▶ ACTIVITY
Type the listing below out again exactly. No images.

Segment Open

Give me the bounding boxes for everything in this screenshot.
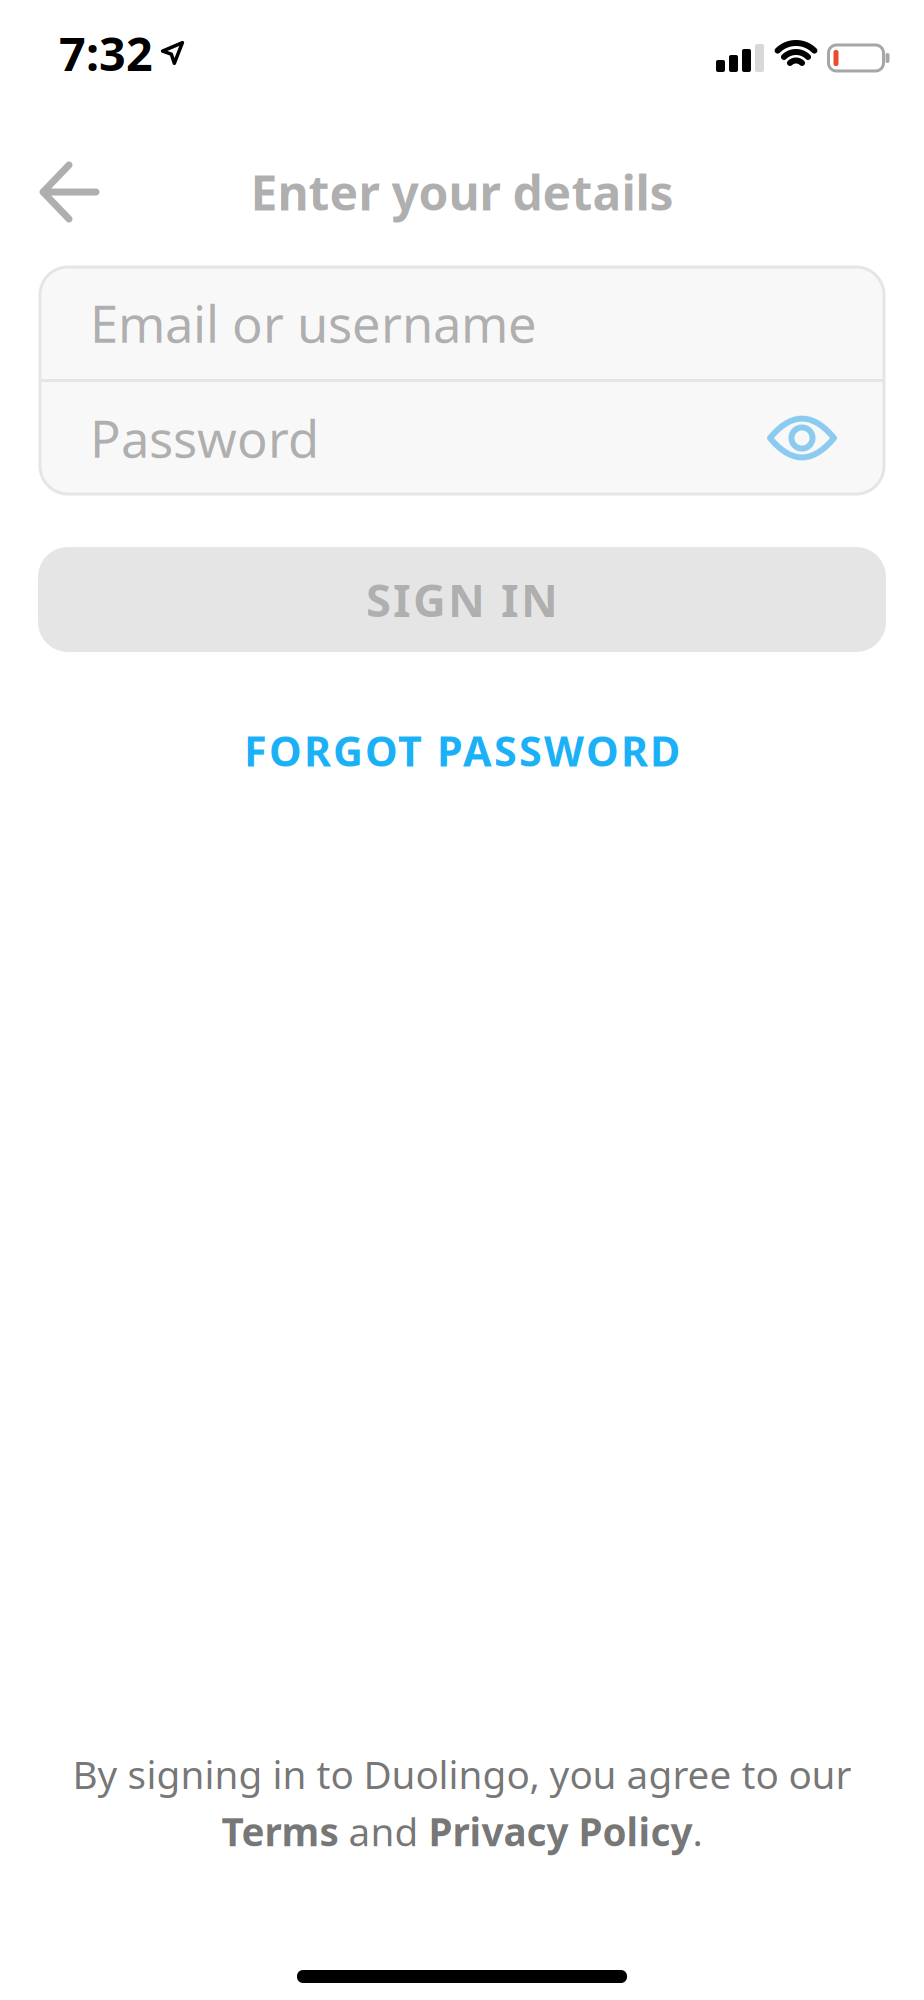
button[interactable]: SIGN IN (38, 547, 886, 652)
button[interactable]: FORGOT PASSWORD (244, 723, 680, 778)
staticText: SIGN IN (366, 569, 558, 630)
button[interactable]: Show password (770, 420, 834, 456)
staticText: By signing in to Duolingo, you agree to … (72, 1748, 852, 1800)
staticText: Enter your details (250, 160, 674, 224)
button[interactable]: Back (0, 164, 96, 220)
staticText: 7:32 (59, 22, 153, 84)
staticText: Password (90, 404, 319, 472)
staticText: Terms and Privacy Policy. (222, 1806, 702, 1857)
staticText: Email or username (90, 289, 537, 357)
staticText: FORGOT PASSWORD (244, 723, 680, 778)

Segment Closed

▶ TASK RESULT
Give me the bounding boxes for everything in this screenshot.
button[interactable]: SIGN IN (38, 547, 886, 652)
button[interactable]: FORGOT PASSWORD (244, 723, 680, 778)
staticText: SIGN IN (366, 569, 558, 630)
button[interactable]: Show password (770, 420, 834, 456)
staticText: By signing in to Duolingo, you agree to … (72, 1748, 852, 1800)
staticText: Enter your details (250, 160, 674, 224)
button[interactable]: Back (0, 164, 96, 220)
staticText: 7:32 (59, 22, 153, 84)
staticText: Password (90, 404, 319, 472)
staticText: Terms and Privacy Policy. (222, 1806, 702, 1857)
staticText: Email or username (90, 289, 537, 357)
staticText: FORGOT PASSWORD (244, 723, 680, 778)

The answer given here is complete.